Although there is no universally accepted mechanism for the development of the skin lesions, a popular hypothesis states that a synergism exists between the elevated serum levels of lipase and trypsin. Trypsin alters the permeability of the tissue blood vessels, which allows lipase to hydrolyze lipids in the adipocyte cell membranes and interior, which leads to lipocyte degeneration of the tissue.[14,15]
Successful treatment of pancreatic panniculitis usually requires diagnosis and treatment of the underlying pancreatic pathology. As the pancreatic enzyme levels decrease, the skin lesions usually tend to regress.

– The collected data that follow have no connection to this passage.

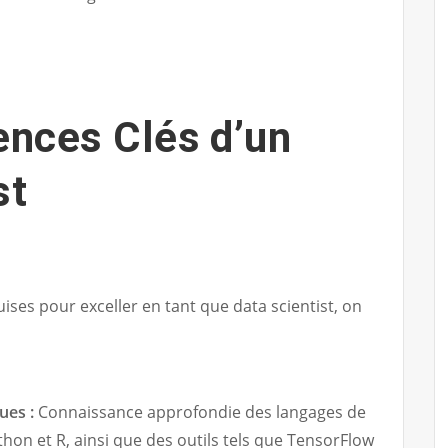
nces Clés d’un
st
ses pour exceller en tant que data scientist, on
ues :
Connaissance approfondie des langages de
 et R, ainsi que des outils tels que TensorFlow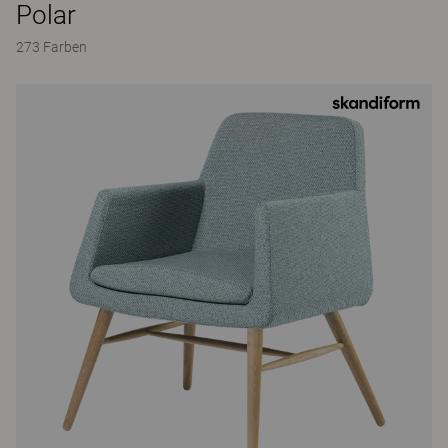
Polar
273 Farben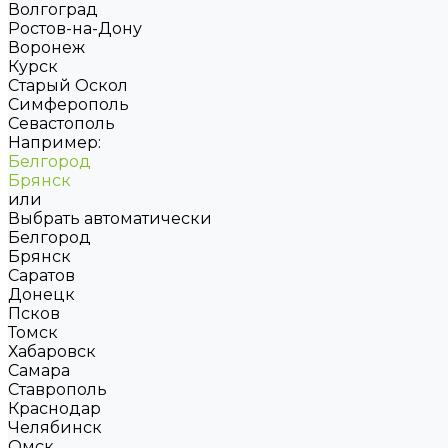
Волгоград
Ростов-на-Дону
Воронеж
Курск
Старый Оскол
Симферополь
Севастополь
Например:
Белгород
Брянск
или
Выбрать автоматически
Белгород
Брянск
Саратов
Донецк
Псков
Томск
Хабаровск
Самара
Ставрополь
Краснодар
Челябинск
Омск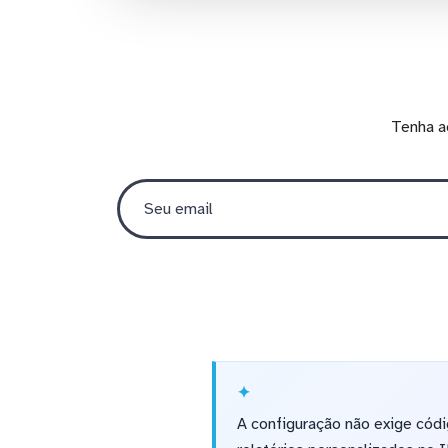
Tenha a
A configuração não exige cód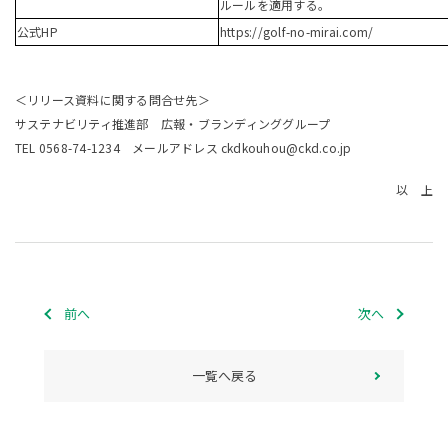
ルールを適用する。
公式HP
https://golf-no-mirai.com/
＜リリース資料に関する問合せ先＞
サステナビリティ推進部 広報・ブランディンググループ
TEL 0568-74-1234 メールアドレス ckdkouhou@ckd.co.jp
以 上
前へ
次へ
一覧へ戻る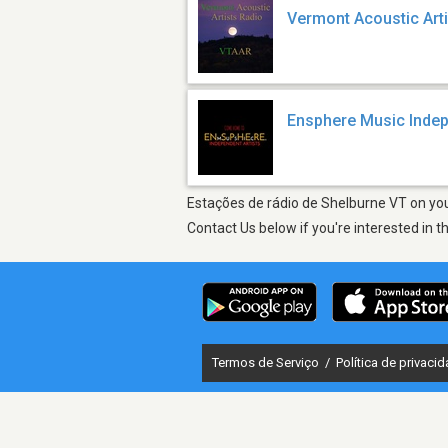
Vermont Acoustic Art
Ensphere Music Indep
Estações de rádio de Shelburne VT on your
Contact Us below if you're interested in t
Termos de Serviço
/
Política de privaci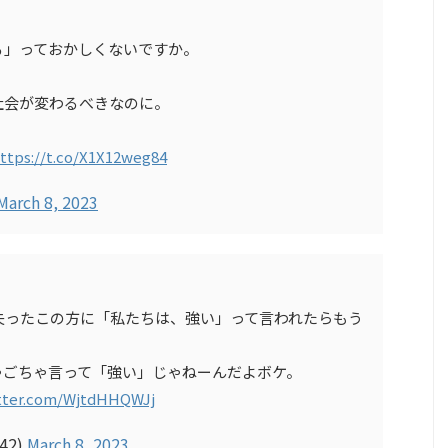
る」っておかしくないですか。
社会が変わるべきなのに。
ttps://t.co/X1X12weg84
March 8, 2023
失ったこの方に「私たちは、強い」って言われたらもう
ゃごちゃ言って「強い」じゃねーんだよボケ。
itter.com/WjtdHHQWJj
42)
March 8, 2023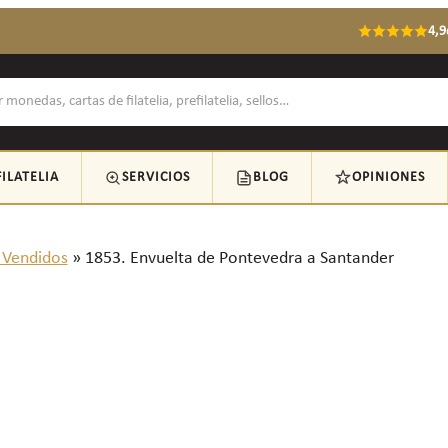
4,9
FILATELIA
SERVICIOS
BLOG
OPINIONES
 Vendidos
»
1853. Envuelta de Pontevedra a Santander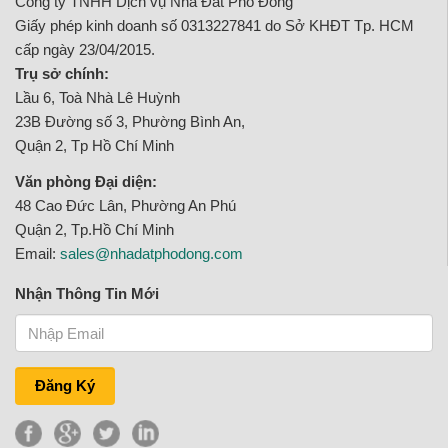
Công ty TNHH Dịch vụ Nhà Đất Phố Đông
Giấy phép kinh doanh số 0313227841 do Sở KHĐT Tp. HCM
cấp ngày 23/04/2015.
Trụ sở chính:
Lầu 6, Toà Nhà Lê Huỳnh
23B Đường số 3, Phường Bình An,
Quận 2, Tp Hồ Chí Minh
Văn phòng Đại diện:
48 Cao Đức Lân, Phường An Phú
Quận 2, Tp.Hồ Chí Minh
Email:
sales@nhadatphodong.com
Nhận Thông Tin Mới
Đăng Ký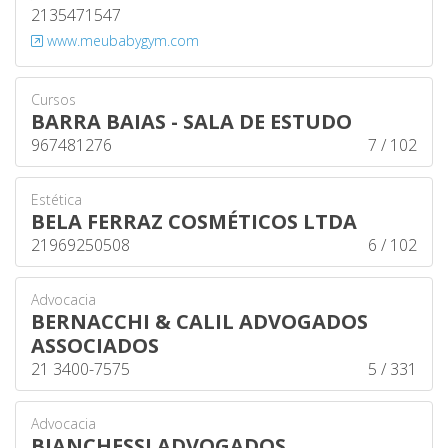
2135471547
www.meubabygym.com
Cursos
BARRA BAIAS - SALA DE ESTUDO
967481276
7 / 102
Estética
BELA FERRAZ COSMÉTICOS LTDA
21969250508
6 / 102
Advocacia
BERNACCHI & CALIL ADVOGADOS
ASSOCIADOS
21 3400-7575
5 / 331
Advocacia
BIANCHESSI ADVOGADOS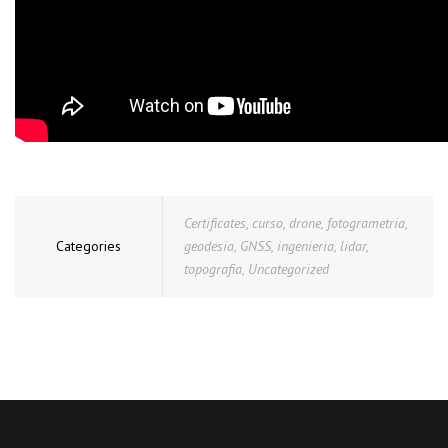
Certificates
,
curso
,
drone
,
fotogrametria
,
Categories
geodesia
,
GNSS
,
ingenieria
,
lidar
,
topografia
,
Uncategorized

There has been some success reported with the administration of octreotide acetate, a synthetic polypeptide that inhibits pancreatic enzyme production.[9,10,16] In addition, general supportive measures, including rest, elevation of the legs, compression stockings, and nonsteroidal anti-inflammatory drugs, may be helpful.
To our knowledge, our patient represents the youngest case of pancreatic panniculitis. Prior to this, Suwattee et al. have reported pancreatic panniculitis in 4 year old child with nephrotic syndrome.